Osman Bey, uzun süredir mücadelesini verdiği hedefe ulaşmış, obasını yeniden hakimiyeti altına alarak yeni bir düzen kurma yolunda ilk adımını atmıştır. Ona gönülden bağlı olanların sayısı giderek artarken, Hasan Alp ve Koca Bey gibi önemli Türkmen beylerinin katılımıyla Osman Bey’in gücü daha da pekişir. Ancak bu yeni düzenin temelleri atılırken, hem içeriden hem de dışarıdan gelen tehditler karanlık bir gölge gibi yaklaşmaktadır.

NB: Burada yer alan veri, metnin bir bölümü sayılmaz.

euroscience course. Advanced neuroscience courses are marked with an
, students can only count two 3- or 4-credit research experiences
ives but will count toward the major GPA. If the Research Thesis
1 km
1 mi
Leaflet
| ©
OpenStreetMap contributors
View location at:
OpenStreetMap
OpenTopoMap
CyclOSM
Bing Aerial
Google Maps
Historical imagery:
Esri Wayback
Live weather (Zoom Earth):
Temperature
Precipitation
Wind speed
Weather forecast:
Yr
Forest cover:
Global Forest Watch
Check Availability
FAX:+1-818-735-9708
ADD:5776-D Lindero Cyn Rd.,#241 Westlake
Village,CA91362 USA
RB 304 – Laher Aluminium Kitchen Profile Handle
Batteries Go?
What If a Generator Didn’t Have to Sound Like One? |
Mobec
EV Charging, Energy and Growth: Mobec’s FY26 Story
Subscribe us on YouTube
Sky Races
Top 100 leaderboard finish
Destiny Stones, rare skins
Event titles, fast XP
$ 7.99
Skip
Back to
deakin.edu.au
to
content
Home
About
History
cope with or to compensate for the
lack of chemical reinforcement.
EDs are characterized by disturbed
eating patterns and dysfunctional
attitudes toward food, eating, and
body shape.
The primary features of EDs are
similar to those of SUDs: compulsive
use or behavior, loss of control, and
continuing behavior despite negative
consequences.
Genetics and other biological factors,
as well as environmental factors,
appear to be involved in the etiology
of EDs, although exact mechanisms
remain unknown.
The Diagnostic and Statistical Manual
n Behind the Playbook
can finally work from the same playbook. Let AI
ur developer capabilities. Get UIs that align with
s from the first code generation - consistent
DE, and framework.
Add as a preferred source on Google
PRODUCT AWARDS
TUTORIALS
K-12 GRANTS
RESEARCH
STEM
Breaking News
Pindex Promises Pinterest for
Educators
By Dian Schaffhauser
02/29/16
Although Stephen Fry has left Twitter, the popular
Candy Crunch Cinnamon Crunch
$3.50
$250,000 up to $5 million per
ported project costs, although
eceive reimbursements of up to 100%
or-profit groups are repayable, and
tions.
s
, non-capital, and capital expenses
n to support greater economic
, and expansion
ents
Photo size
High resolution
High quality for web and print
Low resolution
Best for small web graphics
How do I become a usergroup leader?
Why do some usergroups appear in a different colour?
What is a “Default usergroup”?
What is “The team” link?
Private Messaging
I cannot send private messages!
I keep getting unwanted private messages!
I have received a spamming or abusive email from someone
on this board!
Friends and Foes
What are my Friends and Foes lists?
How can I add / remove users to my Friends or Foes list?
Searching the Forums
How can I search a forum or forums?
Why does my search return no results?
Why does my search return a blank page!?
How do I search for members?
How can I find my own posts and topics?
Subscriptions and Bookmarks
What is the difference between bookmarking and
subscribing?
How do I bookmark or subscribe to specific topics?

Esenbike ve Sargun’un beklenmedik ölümleri uçlarda büyük bir kargaşaya yol açar. Bu ölümlerden sonra Olcaytu Han’ın elçisi Kuçar, Osman Bey’in kapısını çalar ve kan bedeli olarak ondan bir kızını ve bir oğlunu ister. Osman Bey, bu hadsiz talebe nasıl karşılık verecektir? Gerçek katilin kendisi olmadığını ispatlayabilecek midir?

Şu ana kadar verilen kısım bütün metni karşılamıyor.